Another service experiencing a hike in surcharges is the delivery of non-conveyable freight items. Any package that does not fit on a conveyer-belt would be considered ‘non-conveyable freight’. Packages requiring additional handling can incur an increased surcharge fee of, on average, 16.5%.
Who Is Impacted by FedEx Rate Increases
While FedEx surcharge increases seem excessive, not all individuals and businesses will be seriously impacted by the increased 2023 rates. The new rates will mostly impact shippers who meet the following criteria:
- Package Size: Shippers who frequently send large or heavy packages will be significantly impacted.
- Shipment Zones: Customers who send packages to remote regions or other impacted shipment zones will be heavily affected by rate changes.
- Returns and Late Fees: Shippers who frequently incur return and late fees will face higher costs.
- Residential Shipping: Individual, non-business customers sending small shipments to residential addresses will notice an increase in shipping costs.
The Silver Lining
There is a silver lining. Not all delivery options will incur higher fees, and there may be ways for businesses to offset prices such that rate increases have minimal impact on their customers.. As of yet, FedEx has opted not to increase delivery and return fees for ground economy shipping. Lighter and more sustainable packaging increases are predicted to remain consistent, far less than last year, and may be less expensive overall. The cheapest way to ship in 2023 will be by using small, light, and easy-to-handle packages that travel short distances to non-residential addresses.
Sustainable (And Reusable) Packaging
FedEx is pushing sustainable packaging processes in response to the COP26 climate summit. All FedEx branded envelopes are carbon neutral and made of 100% recycled paperboard. FedEx is promoting sustainable packaging use by investing in climate degradation offsets for every sustainable envelope shipment at no cost to the customer.

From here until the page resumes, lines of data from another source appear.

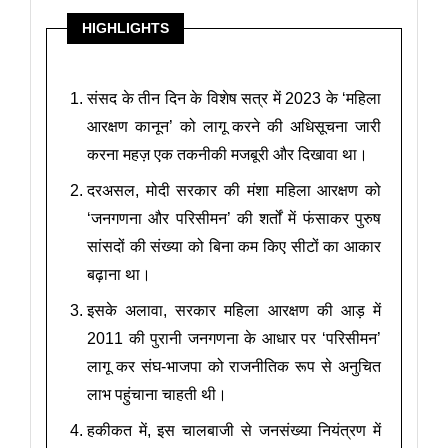
HIGHLIGHTS
संसद के तीन दिन के विशेष सत्र में 2023 के ‘महिला
आरक्षण कानून’ को लागू करने की अधिसूचना जारी
करना महज़ एक तकनीकी मजबूरी और दिखावा था।
दरअसल, मोदी सरकार की मंशा महिला आरक्षण को
‘जनगणना और परिसीमन’ की शर्तों में फंसाकर पुरुष
सांसदों की संख्या को बिना कम किए सीटों का आकार
बढ़ाना था।
इसके अलावा, सरकार महिला आरक्षण की आड़ में
2011 की पुरानी जनगणना के आधार पर ‘परिसीमन’
लागू कर संघ-भाजपा को राजनीतिक रूप से अनुचित
लाभ पहुंचाना चाहती थी।
हकीकत में, इस चालबाजी से जनसंख्या नियंत्रण में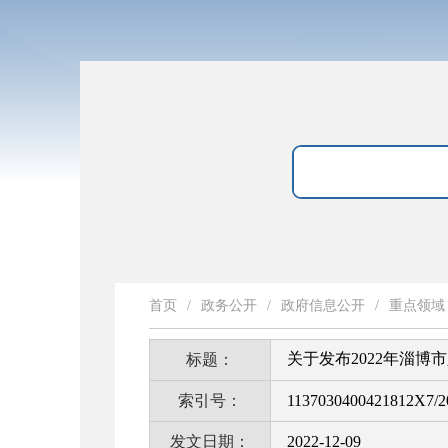
首页
/
政务公开
/
政府信息公开
/
重点领域
关于发布2022年淄博
标题：
索引号：
1137030400421812X7/2
发文日期：
2022-12-09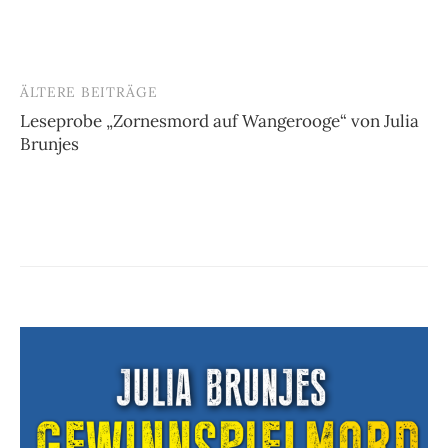
ÄLTERE BEITRÄGE
Beitragsnavigation
Leseprobe „Zornesmord auf Wangerooge“ von Julia
Brunjes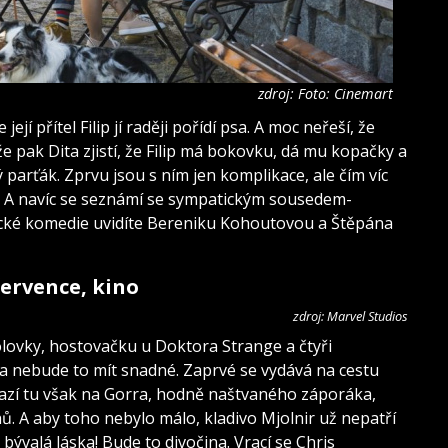
zdroj: Foto: Cinemart
její přítel Filip jí raději pořídí psa. A moc neřeší, že
nže pak Dita zjistí, že Filip má bokovku, dá mu kopačky a
ý parťák. Zprvu jsou s ním jen komplikace, ale čím víc
ívá. A navíc se seznámí se sympatickým sousedem-
ické komedie uvidíte Bereniku Kohoutovou a Štěpána
července, kino
zdroj: Marvel Studios
lovky, hostovačku u Doktora Strange a čtyři
 a nebude to mít snadné. Zaprvé se vydává na cestu
azí tu však na Gorra, hodně naštvaného záporáka,
hů. A aby toho nebylo málo, kladivo Mjolnir už nepatří
 bývalá láska! Bude to divočina. Vrací se Chris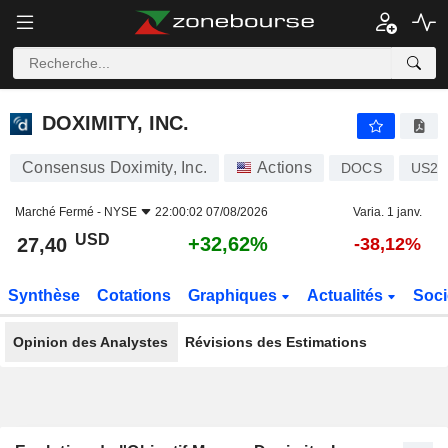
DOXIMITY, INC.
27,40
$
+32,62%
DOXIMITY, INC.
Consensus Doximity, Inc.
Actions
DOCS
US26
Marché Fermé -
NYSE
22:00:02 07/08/2026
Varia. 1 janv.
USD
+32,62%
27,40
-38,12%
Synthèse
Cotations
Graphiques
Actualités
Soci
Opinion des Analystes
Révisions des Estimations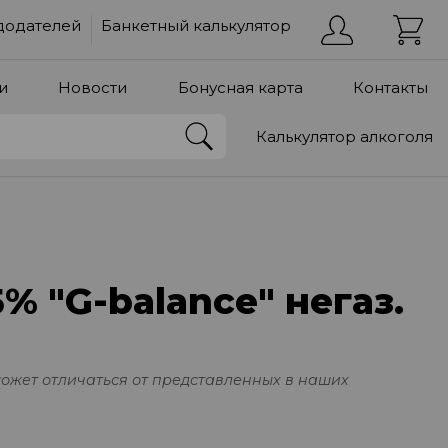
додателей
Банкетный калькулятор
и
Новости
Бонусная карта
Контакты
Калькулятор алкоголя
5% "G-balance" негаз.
может отличаться от представленных в наших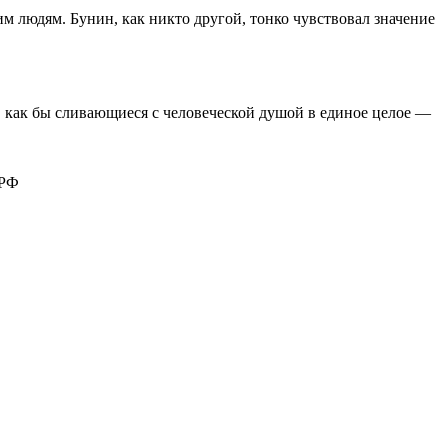
м людям. Бунин, как никто другой, тонко чувствовал значение
 как бы сливающиеся с человеческой душой в единое целое —
 РФ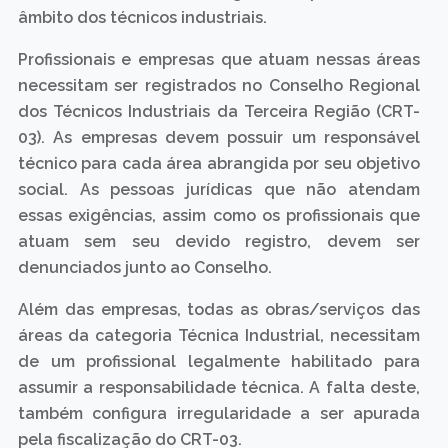
âmbito dos técnicos industriais.
Profissionais e empresas que atuam nessas áreas
necessitam ser registrados no Conselho Regional
dos Técnicos Industriais da Terceira Região (CRT-
03). As empresas devem possuir um responsável
técnico para cada área abrangida por seu objetivo
social. As pessoas jurídicas que não atendam
essas exigências, assim como os profissionais que
atuam sem seu devido registro, devem ser
denunciados junto ao Conselho.
Além das empresas, todas as obras/serviços das
áreas da categoria Técnica Industrial, necessitam
de um profissional legalmente habilitado para
assumir a responsabilidade técnica. A falta deste,
também configura irregularidade a ser apurada
pela fiscalização do CRT-03.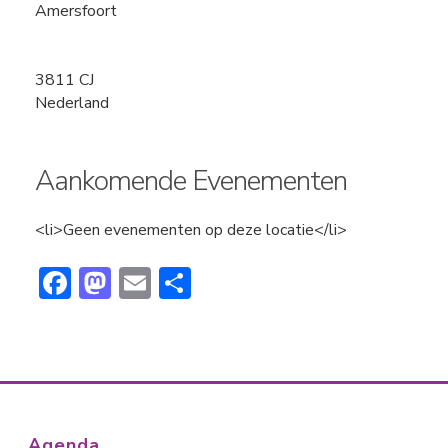
Amersfoort
3811 CJ
Nederland
Aankomende Evenementen
<li>Geen evenementen op deze locatie</li>
F
M
E
D
ac
a
m
el
e
st
ai
e
b
o
l
n
o
d
ok
o
Agenda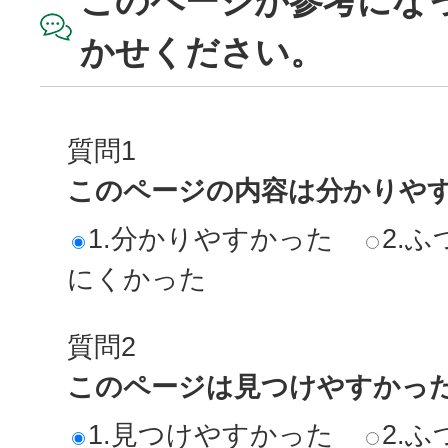
このページが参考にな
かせください。
質問1
このページの内容は分かりや
1.分かりやすかった
2.ふ
にくかった
質問2
このページは見つけやすかっ
1.見つけやすかった
2.ふ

FedEx has stated that they want their customers ‘to ship more efficiently and use the least packaging possible.’ For this reason, they price dimensionally based on volume. The smaller the packaging, the more packages per vehicle and thus, the less fuel used. Customers can use light, sustainable packaging to offset the increased surcharges and fees coming in 2023.
Rates Are Not Set in Stone
Keep in mind these are announcements of future changes. They are not yet set in stone and the impact on shippers may not be as steep as predicted. In some past years, the actual increase has been less than previously announced.
Another way organizations can protect their bottom line from increased rates in 2023 is to negotiate their shipping contract. While FedEx has the upper hand in negotiations, all aspects of the contract can be negotiated. It certainly can’t hurt to try! Be sure to do your due diligence and be prepared with a plan and appropriate pitch to increase your chances of success.